# Action item:
Filter the records below down to lines containing "window".

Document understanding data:

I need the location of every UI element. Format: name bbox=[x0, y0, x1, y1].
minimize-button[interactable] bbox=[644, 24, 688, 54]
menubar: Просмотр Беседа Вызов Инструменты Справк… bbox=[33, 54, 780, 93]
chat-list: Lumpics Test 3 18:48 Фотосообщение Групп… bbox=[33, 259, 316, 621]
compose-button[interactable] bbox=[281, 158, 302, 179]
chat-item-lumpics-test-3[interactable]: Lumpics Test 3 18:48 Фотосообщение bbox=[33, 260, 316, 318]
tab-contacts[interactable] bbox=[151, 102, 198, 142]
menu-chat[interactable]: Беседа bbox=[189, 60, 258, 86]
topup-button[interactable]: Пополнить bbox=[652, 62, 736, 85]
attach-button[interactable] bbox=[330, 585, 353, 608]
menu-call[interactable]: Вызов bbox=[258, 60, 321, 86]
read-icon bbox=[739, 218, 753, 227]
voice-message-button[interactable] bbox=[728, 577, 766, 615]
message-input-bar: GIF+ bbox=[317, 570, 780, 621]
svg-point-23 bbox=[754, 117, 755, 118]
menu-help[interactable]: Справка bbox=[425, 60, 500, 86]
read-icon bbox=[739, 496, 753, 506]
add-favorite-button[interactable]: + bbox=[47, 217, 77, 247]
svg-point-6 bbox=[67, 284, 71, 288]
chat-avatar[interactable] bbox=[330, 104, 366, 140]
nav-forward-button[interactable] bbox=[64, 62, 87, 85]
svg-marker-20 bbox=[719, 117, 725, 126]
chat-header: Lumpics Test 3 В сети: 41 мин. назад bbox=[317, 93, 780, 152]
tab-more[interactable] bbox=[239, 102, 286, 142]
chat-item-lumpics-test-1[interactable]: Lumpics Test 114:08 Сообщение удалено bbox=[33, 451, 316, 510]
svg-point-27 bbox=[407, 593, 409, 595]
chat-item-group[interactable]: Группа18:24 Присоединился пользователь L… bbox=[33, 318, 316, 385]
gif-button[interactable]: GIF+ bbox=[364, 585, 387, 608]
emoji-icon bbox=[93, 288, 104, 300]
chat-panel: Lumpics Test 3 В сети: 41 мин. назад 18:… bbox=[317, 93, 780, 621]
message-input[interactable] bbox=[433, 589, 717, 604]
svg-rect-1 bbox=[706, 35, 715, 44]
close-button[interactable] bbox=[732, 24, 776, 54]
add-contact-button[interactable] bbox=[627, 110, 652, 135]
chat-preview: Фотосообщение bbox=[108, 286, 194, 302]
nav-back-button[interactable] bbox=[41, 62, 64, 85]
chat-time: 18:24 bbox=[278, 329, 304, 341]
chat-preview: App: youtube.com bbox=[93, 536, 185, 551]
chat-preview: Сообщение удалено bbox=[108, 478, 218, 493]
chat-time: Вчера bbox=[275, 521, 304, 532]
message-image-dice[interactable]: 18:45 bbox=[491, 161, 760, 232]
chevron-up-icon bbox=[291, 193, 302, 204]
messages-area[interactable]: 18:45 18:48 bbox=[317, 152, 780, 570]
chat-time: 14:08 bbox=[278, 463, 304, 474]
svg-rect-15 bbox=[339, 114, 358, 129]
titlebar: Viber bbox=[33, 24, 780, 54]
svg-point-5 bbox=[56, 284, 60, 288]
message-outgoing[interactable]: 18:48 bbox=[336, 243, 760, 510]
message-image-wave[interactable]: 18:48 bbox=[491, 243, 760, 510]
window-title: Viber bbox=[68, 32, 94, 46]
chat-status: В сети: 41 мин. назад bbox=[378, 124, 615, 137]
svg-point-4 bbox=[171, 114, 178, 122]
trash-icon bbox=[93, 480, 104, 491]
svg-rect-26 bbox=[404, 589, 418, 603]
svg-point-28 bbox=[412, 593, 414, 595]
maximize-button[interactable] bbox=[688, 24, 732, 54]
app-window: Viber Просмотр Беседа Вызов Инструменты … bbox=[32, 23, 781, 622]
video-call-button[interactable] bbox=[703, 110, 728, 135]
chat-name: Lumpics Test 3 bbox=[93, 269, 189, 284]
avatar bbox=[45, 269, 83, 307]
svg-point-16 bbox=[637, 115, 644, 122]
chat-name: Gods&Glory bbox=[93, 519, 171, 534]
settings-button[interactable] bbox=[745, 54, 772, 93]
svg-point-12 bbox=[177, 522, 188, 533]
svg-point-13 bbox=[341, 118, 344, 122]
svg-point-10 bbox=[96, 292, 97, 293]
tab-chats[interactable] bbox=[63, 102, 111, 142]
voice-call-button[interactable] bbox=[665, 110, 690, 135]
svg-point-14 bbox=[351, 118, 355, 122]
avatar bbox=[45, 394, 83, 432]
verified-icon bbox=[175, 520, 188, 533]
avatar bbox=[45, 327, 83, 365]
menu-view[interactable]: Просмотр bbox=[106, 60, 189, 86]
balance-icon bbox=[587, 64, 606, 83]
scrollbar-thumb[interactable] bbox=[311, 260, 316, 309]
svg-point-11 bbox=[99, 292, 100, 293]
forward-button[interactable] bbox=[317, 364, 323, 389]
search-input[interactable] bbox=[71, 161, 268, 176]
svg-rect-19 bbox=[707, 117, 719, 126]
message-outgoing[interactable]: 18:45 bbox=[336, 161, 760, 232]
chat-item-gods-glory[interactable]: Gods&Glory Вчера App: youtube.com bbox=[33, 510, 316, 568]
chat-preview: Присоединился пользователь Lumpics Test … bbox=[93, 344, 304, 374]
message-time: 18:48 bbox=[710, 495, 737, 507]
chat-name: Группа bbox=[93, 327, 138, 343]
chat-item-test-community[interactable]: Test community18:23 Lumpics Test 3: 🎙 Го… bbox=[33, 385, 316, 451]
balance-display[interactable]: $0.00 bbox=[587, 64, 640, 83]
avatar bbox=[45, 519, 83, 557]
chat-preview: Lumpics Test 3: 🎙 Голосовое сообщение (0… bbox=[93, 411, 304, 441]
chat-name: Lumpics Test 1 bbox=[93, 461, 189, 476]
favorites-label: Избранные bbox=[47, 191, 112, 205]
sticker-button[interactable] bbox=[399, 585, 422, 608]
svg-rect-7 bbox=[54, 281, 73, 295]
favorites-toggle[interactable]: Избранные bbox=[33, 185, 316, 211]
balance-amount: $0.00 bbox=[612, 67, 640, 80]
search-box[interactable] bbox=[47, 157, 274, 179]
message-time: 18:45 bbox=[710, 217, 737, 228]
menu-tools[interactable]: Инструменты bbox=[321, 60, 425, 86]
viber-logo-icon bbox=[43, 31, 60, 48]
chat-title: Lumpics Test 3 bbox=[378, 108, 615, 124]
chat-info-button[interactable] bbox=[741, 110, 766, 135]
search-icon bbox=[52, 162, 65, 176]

# Written solution:
window-title: Viber bbox=[68, 32, 94, 46]
app-window: Viber Просмотр Беседа Вызов Инструменты … bbox=[32, 23, 781, 622]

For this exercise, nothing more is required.